= Task to complete =
Lines where the string "районе" appears are to be copied from the entries below.

Items from a dataset
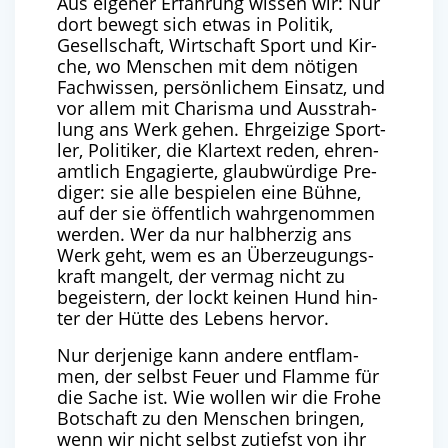
Aus eige­ner Erfah­rung wis­sen wir: Nur
dort bewegt sich etwas in Poli­tik,
Gesell­schaft, Wirt­schaft Sport und Kir­
che, wo Men­schen mit dem nöti­gen
Fach­wis­sen, per­sön­li­chem Ein­satz, und
vor allem mit Cha­ris­ma und Aus­strah­
lung ans Werk gehen. Ehr­gei­zi­ge Sport­
ler, Poli­ti­ker, die Klar­text reden, ehren­
amt­lich Enga­gier­te, glaub­wür­di­ge Pre­
di­ger: sie alle bespie­len eine Büh­ne,
auf der sie öffent­lich wahr­ge­nom­men
wer­den. Wer da nur halb­her­zig ans
Werk geht, wem es an Über­zeu­gungs­
kraft man­gelt, der ver­mag nicht zu
begeis­tern, der lockt kei­nen Hund hin­
ter der Hüt­te des Lebens hervor.
Nur der­je­ni­ge kann ande­re ent­flam­
men, der selbst Feu­er und Flam­me für
die Sache ist. Wie wol­len wir die Fro­he
Bot­schaft zu den Men­schen brin­gen,
wenn wir nicht selbst zutiefst von ihr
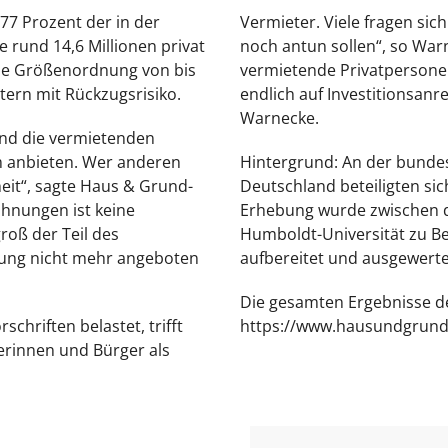
77 Prozent der in der
Vermieter. Viele fragen si
 rund 14,6 Millionen privat
noch antun sollen“, so Wa
ine Größenordnung von bis
vermietende Privatpersonen
ern mit Rückzugsrisiko.
endlich auf Investitionsanr
Warnecke.
ind die vermietenden
m anbieten. Wer anderen
Hintergrund: An der bunde
eit“, sagte Haus & Grund-
Deutschland beteiligten sic
ohnungen ist keine
Erhebung wurde zwischen d
groß der Teil des
Humboldt-Universität zu Be
rung nicht mehr angeboten
aufbereitet und ausgewerte
Die gesamten Ergebnisse de
hriften belastet, trifft
https://www.hausundgrund
rinnen und Bürger als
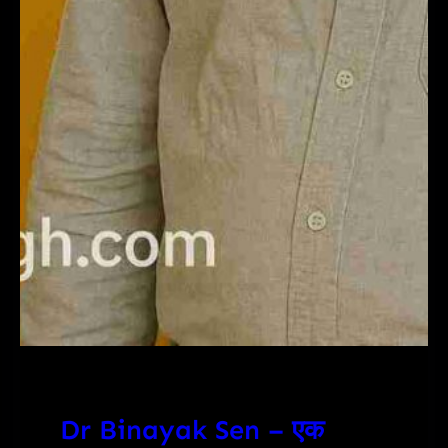
Dr Binayak Sen – एक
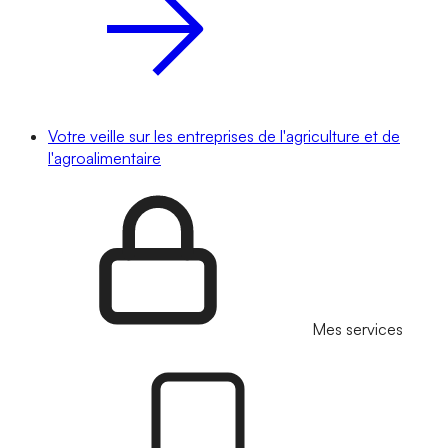
Votre veille sur les entreprises de l'agriculture et de
l'agroalimentaire
Mes services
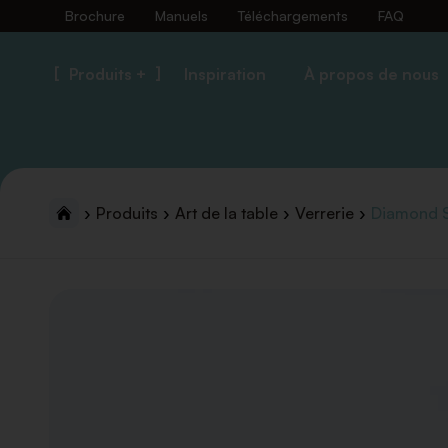
Brochure
Manuels
Téléchargements
FAQ
Produits +
Inspiration
À propos de nous
Produits
Art de la table
Verrerie
Diamond S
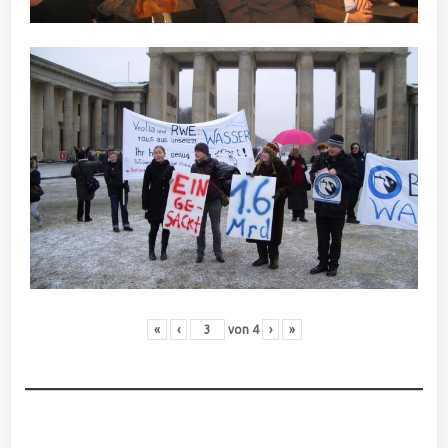
«
‹
von
4
›
»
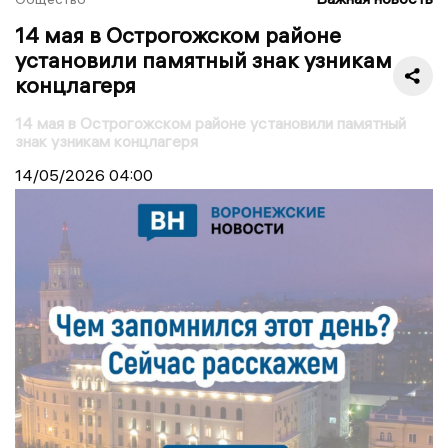
14 мая в Острогожском районе
установили памятный знак узникам
концлагеря
14 мая в Острогожском районе установили памятный
знак узникам концлагеря
14/05/2026
04:00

= Final answer =
14 мая в Острогожском районе
14 мая в Острогожском районе установили памятный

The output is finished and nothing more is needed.